Black Panther’ #1 sees the long-awaited comics debut of writer Ta-Nehisi Coates. Coates regularly writes for ‘The Atlantic’, has worked as a journalist for several publications, and won the National Book Award for Nonfiction for his most recent book, ‘Between The World And Me’. That book, which expresses Coates’ anger at the past and present treatment of black people in the US, is my only exposure to date of his writing.
Given the heavy theme of race in that book, and the Black Panther’s skin colour and fictional history, had half an expectation that Coates’ first issue of ‘Black Panther’ would be in a similar vein. The Panther was the first black superhero in comics, which has made him a sort of figurehead for dealing with issues of race, as he was during his early ‘Avengers’ appearances. Of course, that aside, there is no real reason why Coates’ ‘Black Panther’ should recall the themes of ‘Between The World And Me’: if nothing else that was a book that was distinctly about the experience of African-Americans, whereas the Black Panther character is African, not American at all.
Instead ‘Black Panther’ #1 does feel more African than American, both in setting and politically, dealing with the Panther’s business of trying to rule his country while rebel groups look to overthrow him. T’Challa has been the subject of these types of stories before, dating back to Don McGregor’s ‘Panther’s Rage’ epic in the 1970s. But Coates’ story has some more modern elements. For example, while a relatively progressive writer like McGregor may have been able to include a group like the Dora Milaje, who are the Panther’s all-female bodyguards, in a ‘70s Marvel comic, it is hard to imagine that he would have gotten away with developing a close and intimate relationship between two of its members. (Christopher Priest, who created the Dora Milaje in the late-‘90s, may have had more of a chance.)
But in other ways the setting is not quite like Africa either. The Panther’s fictional land of Wakanda, as we are told on the introduction page, is the (Marvel) world’s most technologically advanced nation. Its citizens walk the streets holding advanced gadgets, and presumably enjoy a pretty high standard of living, which seems hardly reflective of the poorest continent on Earth.
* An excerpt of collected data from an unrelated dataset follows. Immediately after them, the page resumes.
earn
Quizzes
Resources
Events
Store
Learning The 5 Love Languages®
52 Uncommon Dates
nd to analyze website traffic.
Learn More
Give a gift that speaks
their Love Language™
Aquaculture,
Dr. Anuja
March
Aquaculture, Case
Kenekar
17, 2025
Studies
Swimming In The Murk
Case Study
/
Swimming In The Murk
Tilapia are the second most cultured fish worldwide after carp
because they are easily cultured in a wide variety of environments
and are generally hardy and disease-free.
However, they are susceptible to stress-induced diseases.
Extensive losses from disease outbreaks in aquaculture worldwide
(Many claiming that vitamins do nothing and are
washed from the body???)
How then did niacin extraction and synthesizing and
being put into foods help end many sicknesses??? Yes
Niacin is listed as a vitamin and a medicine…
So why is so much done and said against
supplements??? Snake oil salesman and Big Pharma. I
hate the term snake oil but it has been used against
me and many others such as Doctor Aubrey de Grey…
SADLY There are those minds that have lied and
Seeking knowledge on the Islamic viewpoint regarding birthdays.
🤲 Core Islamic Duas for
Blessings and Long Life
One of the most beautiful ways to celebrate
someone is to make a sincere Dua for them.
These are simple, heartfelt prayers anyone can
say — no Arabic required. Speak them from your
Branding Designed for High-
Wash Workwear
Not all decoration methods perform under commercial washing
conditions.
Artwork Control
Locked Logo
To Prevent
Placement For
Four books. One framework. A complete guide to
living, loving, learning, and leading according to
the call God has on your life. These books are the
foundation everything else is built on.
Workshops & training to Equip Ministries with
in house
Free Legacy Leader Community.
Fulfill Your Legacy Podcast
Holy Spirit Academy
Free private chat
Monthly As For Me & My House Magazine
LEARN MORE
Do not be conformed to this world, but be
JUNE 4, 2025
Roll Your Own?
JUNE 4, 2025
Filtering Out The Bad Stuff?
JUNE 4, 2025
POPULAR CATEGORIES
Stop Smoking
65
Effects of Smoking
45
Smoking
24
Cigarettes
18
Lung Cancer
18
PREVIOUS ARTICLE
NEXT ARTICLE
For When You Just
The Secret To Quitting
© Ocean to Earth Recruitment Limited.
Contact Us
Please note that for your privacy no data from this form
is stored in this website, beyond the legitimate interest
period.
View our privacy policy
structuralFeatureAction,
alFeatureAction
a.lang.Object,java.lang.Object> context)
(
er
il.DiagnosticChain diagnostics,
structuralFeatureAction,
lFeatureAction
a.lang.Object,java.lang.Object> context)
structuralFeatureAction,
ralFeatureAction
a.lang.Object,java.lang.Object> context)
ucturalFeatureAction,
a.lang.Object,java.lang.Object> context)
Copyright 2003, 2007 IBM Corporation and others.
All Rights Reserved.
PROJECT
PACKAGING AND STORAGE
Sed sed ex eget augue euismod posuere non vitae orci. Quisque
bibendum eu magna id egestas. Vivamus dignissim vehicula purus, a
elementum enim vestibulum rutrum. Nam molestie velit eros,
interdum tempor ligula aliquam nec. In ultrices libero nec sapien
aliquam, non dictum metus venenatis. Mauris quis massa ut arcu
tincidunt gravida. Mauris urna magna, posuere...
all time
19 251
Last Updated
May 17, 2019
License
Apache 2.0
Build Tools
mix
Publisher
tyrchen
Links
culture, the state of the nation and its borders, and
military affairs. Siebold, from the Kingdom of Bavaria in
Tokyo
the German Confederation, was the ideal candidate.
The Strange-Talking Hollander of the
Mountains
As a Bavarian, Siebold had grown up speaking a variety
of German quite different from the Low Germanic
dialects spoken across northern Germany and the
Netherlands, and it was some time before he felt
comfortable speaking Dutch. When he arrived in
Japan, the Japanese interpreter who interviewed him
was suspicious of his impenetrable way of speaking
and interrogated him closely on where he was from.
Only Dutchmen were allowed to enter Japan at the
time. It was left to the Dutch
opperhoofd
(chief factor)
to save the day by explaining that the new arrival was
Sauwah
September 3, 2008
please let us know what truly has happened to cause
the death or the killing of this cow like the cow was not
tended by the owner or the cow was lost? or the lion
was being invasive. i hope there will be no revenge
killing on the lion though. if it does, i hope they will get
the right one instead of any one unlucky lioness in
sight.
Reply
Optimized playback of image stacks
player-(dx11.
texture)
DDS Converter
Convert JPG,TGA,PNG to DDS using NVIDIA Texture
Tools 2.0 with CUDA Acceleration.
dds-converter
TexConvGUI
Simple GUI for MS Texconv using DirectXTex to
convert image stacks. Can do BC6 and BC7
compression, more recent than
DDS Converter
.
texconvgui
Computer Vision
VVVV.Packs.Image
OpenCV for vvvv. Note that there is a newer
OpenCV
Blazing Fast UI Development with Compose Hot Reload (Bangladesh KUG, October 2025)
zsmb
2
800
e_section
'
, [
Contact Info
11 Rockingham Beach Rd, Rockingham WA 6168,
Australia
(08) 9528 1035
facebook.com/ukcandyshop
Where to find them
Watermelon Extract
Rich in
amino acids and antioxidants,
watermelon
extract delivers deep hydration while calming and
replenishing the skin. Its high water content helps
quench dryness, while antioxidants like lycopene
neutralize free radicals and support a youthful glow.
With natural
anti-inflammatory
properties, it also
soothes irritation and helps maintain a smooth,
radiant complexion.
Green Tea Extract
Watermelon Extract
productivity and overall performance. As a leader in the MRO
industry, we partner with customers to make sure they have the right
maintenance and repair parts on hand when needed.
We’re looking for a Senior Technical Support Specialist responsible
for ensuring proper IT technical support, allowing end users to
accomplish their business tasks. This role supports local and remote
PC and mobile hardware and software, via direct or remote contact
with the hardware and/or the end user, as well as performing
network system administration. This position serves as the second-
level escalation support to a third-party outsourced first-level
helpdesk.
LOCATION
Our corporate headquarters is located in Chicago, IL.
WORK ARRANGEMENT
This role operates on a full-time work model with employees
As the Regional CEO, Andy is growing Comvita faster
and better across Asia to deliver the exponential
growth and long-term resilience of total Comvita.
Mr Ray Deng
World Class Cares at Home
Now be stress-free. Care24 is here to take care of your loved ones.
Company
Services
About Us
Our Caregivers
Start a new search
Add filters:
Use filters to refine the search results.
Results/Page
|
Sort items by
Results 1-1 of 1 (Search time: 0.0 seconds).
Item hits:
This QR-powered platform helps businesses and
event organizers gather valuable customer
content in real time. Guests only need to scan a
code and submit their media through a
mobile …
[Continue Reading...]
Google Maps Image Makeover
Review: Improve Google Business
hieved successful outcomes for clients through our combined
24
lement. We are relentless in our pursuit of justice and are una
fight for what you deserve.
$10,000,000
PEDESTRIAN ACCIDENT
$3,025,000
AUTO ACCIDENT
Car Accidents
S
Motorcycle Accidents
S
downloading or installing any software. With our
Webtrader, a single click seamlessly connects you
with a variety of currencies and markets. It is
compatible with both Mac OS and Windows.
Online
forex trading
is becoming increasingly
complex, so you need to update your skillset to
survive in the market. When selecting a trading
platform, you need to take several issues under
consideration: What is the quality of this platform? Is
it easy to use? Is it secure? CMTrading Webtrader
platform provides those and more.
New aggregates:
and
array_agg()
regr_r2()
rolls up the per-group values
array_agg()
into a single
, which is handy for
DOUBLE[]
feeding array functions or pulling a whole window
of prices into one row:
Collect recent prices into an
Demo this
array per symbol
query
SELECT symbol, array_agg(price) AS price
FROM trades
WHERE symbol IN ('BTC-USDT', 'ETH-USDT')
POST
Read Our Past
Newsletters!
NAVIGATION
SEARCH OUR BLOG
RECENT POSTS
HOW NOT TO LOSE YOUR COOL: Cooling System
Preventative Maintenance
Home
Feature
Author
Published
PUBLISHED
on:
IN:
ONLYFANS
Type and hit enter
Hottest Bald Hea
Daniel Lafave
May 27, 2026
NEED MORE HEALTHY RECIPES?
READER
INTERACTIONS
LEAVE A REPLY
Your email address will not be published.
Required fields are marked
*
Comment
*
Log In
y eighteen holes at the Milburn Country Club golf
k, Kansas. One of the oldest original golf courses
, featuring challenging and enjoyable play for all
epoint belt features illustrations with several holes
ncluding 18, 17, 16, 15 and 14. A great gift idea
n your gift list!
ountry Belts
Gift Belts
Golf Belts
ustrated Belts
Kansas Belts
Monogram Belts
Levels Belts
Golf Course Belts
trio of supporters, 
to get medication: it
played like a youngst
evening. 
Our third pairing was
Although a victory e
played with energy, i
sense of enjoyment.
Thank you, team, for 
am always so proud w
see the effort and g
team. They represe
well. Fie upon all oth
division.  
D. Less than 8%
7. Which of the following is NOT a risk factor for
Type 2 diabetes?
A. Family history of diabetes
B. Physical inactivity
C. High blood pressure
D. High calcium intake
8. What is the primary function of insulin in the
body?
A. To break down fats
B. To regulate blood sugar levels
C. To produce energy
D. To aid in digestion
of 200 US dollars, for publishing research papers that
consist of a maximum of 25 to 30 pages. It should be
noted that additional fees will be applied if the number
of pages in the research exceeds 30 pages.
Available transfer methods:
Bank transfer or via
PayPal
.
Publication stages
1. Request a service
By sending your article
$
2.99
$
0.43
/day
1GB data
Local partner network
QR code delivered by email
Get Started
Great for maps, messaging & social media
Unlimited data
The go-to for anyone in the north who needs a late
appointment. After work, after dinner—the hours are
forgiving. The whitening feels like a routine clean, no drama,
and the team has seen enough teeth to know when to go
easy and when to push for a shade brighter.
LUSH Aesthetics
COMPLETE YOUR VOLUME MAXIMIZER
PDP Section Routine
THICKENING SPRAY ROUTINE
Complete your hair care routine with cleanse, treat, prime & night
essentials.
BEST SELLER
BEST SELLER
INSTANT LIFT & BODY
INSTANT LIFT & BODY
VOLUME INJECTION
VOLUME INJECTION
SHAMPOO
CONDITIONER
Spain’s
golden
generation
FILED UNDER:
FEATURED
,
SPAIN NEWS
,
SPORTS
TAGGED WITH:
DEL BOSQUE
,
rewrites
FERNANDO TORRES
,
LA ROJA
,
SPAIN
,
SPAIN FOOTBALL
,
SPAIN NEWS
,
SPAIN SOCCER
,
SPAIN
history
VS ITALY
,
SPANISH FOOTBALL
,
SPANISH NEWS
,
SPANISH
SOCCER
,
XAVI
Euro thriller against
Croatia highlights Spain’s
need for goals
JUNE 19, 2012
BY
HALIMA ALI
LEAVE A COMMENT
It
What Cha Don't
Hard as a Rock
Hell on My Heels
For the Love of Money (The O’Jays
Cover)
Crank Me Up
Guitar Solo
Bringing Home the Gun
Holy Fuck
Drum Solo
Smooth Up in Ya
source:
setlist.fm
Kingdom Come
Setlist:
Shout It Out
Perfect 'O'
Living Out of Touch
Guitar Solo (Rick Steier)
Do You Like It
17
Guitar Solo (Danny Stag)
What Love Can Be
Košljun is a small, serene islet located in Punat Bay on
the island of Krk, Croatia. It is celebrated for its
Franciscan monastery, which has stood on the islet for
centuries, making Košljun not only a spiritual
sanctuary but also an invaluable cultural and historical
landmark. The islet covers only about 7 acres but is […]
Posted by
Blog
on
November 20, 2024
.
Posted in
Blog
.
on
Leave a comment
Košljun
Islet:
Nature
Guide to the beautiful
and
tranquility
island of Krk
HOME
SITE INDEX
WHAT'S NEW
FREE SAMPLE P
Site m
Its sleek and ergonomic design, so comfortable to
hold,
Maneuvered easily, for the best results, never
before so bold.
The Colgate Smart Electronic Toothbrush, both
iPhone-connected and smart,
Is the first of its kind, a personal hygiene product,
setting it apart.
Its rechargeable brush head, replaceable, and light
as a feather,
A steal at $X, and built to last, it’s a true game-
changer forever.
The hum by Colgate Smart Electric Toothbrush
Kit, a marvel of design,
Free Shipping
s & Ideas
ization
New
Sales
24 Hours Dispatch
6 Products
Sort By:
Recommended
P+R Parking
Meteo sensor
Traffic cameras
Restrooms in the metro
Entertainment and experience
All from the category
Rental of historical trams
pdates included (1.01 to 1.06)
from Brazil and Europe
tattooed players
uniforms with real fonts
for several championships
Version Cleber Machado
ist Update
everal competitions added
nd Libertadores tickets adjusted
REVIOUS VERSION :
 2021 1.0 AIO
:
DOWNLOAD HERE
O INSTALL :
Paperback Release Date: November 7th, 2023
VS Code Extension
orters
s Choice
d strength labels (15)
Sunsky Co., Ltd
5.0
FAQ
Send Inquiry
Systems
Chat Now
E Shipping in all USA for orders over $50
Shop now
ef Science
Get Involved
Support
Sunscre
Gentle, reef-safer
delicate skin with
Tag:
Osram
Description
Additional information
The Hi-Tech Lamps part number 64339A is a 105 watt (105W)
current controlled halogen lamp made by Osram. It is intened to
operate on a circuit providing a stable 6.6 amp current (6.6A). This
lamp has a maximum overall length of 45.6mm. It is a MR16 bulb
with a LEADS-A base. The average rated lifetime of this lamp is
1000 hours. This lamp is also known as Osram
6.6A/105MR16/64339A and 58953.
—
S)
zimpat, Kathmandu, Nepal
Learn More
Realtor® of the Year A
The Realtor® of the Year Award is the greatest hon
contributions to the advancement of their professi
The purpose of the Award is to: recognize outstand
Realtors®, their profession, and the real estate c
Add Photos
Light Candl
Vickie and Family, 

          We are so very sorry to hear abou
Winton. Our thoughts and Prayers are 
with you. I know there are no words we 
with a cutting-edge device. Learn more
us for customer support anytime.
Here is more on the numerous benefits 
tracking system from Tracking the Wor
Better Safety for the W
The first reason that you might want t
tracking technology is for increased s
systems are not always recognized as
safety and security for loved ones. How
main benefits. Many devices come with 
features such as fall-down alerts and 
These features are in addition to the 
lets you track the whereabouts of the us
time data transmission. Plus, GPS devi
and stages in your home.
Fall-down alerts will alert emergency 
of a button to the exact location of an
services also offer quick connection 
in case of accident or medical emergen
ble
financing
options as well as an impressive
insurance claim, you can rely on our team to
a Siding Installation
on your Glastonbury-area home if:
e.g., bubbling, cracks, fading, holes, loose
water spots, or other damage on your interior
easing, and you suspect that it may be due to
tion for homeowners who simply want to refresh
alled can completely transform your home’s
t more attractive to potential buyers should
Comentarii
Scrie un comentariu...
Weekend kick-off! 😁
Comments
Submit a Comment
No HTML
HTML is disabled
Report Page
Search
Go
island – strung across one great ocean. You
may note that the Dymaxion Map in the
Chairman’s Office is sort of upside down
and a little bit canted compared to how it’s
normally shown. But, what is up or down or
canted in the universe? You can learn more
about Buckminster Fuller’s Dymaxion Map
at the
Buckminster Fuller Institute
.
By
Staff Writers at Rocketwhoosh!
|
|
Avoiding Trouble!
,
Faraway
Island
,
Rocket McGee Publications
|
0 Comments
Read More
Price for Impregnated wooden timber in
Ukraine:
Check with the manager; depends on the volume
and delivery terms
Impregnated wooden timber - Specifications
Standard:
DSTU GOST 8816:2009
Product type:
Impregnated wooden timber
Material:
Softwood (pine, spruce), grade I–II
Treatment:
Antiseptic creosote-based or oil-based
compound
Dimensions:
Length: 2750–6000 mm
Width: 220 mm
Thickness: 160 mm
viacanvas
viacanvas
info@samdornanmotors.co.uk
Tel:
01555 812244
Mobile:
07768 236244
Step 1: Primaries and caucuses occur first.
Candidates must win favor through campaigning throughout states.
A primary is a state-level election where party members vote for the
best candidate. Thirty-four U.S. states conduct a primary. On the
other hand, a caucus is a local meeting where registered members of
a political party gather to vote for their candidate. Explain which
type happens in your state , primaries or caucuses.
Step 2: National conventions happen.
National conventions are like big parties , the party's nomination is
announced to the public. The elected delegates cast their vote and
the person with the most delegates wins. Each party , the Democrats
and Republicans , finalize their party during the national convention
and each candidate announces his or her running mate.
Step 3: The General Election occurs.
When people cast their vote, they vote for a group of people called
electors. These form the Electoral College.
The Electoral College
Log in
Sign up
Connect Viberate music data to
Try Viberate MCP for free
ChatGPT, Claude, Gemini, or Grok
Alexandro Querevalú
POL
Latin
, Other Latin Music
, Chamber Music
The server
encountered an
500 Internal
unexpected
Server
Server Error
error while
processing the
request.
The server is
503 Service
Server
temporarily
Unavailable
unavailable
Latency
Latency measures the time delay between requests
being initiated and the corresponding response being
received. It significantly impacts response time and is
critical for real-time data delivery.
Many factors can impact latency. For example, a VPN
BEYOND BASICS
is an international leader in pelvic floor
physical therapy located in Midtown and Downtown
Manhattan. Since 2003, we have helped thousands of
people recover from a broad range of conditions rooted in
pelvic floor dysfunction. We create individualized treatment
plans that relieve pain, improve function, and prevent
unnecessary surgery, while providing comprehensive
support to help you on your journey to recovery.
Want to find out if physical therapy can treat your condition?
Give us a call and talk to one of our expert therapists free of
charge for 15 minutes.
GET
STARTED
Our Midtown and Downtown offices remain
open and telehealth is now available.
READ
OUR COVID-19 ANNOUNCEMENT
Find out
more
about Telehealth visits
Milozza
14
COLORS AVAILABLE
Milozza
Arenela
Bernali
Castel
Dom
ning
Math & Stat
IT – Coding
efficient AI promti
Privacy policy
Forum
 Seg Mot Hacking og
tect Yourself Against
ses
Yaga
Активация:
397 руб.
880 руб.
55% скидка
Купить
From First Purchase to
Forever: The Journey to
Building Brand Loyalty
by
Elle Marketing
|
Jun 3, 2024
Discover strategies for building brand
Reviews of this book have generally been quite positive. Coates and artist Brian Stelfreeze both note in their text pieces at the end that it is Coates’ first comic ever. Writers from other mediums, such as Kevin Smith, Joss Whedon, and J. Michael Straczynski, have in the past, been fairly successful with little comics writing experience, showing that some people can succeed in the medium just by being a good writer overall. Coates’ transition though is even a bit different to that, in that I don’t think he even has much experience as a fiction or genre writer. But he is according to his text piece a comics reader, and therefore is probably, like those other authors, pretty familiar with how comics work. Anyway, it’s not like his ‘rawness’ in the comics field shows at all, at least not for me, so it doesn’t seem like it will be a barrier.
I was listening to the guys on the iFanboy Pick of the Week podcast, and they were a bit more reserved in their praise, although they said that they would definitely keep reading. Their main problem was that it felt like you were thrown into the middle of a story, and it was hard to work out who the characters were, even for readers familiar with the Panther character. They suggested this could be a bit confusing and daunting for readers, particularly the new readers that Marvel hopes to attract.
It will be interesting to see what kind of audience this book gets. The comics world often hopes that bringing in well-known writers from other mediums will mean that their usual audiences come with them. I suspect that there won’t actually be a huge flood of ‘The Atlantic’ readers picking up ‘Black Panther’ (although I’m not sure that there even is a huge flood of ‘Atlantic’ readers). But at the least it feels like a distinct offering in a field where often the major titles seem largely indistinguishable. I’m pretty sure I’ll follow all 11 issues of Coates’ run. Quality of story aside, it’s the type of expansion in scope that I want to see Marvel do more of, and hopefully it’s enough of a success to encourage them to keep looking beyond NYC’s borders.